**What to do**. Would you please copy each line below that includes the string "repas"?
*** Opening of Task data ***
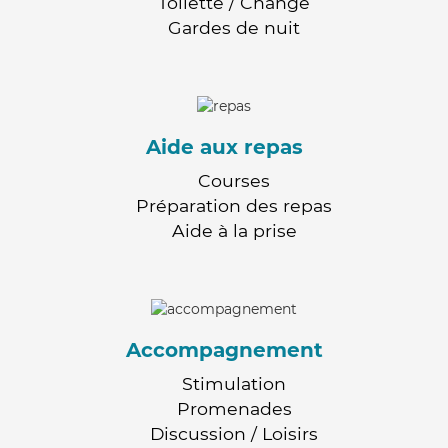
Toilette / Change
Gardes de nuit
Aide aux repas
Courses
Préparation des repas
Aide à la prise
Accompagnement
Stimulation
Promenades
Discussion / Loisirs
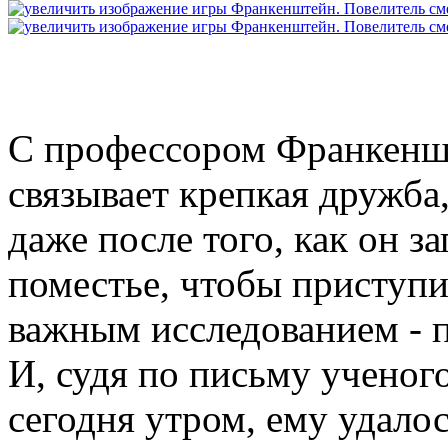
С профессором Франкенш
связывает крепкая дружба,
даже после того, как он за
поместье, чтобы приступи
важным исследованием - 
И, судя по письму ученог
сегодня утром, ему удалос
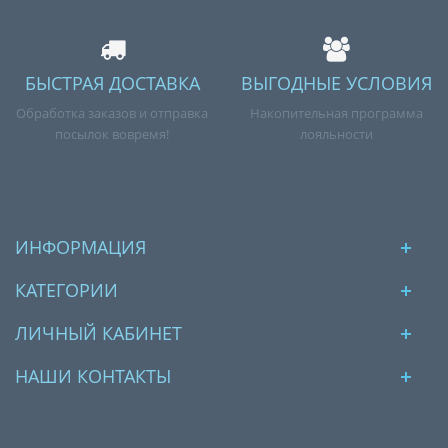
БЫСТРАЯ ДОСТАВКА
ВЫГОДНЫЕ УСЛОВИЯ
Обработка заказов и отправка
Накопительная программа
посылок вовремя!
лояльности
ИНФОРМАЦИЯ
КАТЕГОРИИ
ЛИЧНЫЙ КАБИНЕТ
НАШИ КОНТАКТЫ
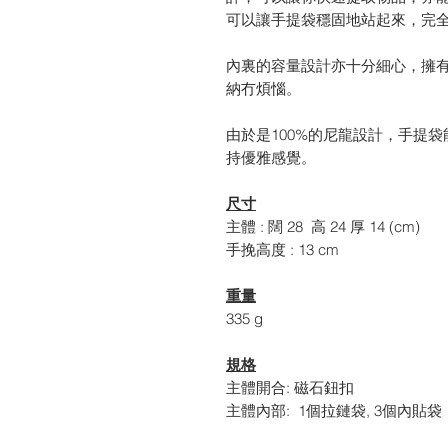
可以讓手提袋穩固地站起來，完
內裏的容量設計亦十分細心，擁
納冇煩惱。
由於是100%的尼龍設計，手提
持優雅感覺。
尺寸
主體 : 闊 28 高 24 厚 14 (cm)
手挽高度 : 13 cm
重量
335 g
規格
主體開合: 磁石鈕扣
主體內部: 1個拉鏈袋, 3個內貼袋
*** Close of Task data ***
*** Opening of Task data ***
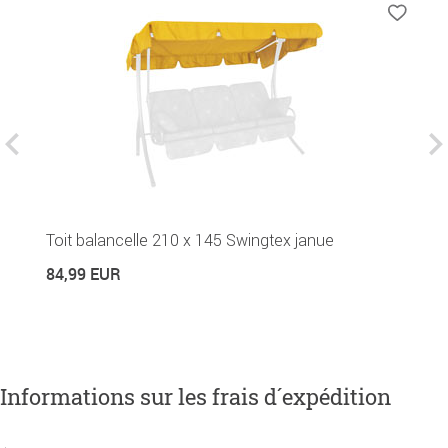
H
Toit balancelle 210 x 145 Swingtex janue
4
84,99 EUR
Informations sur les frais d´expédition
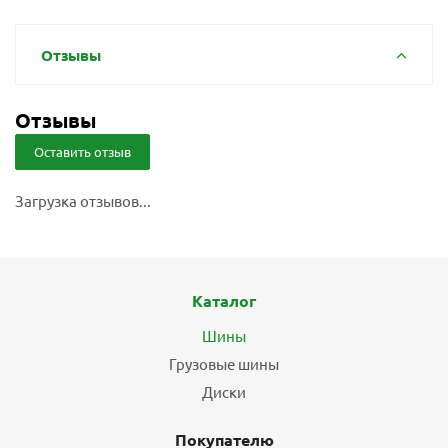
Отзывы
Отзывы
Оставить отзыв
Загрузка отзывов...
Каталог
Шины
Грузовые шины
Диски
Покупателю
*** Close of Task data ***
**Solution to this problem**.
Aide aux repas
Préparation des repas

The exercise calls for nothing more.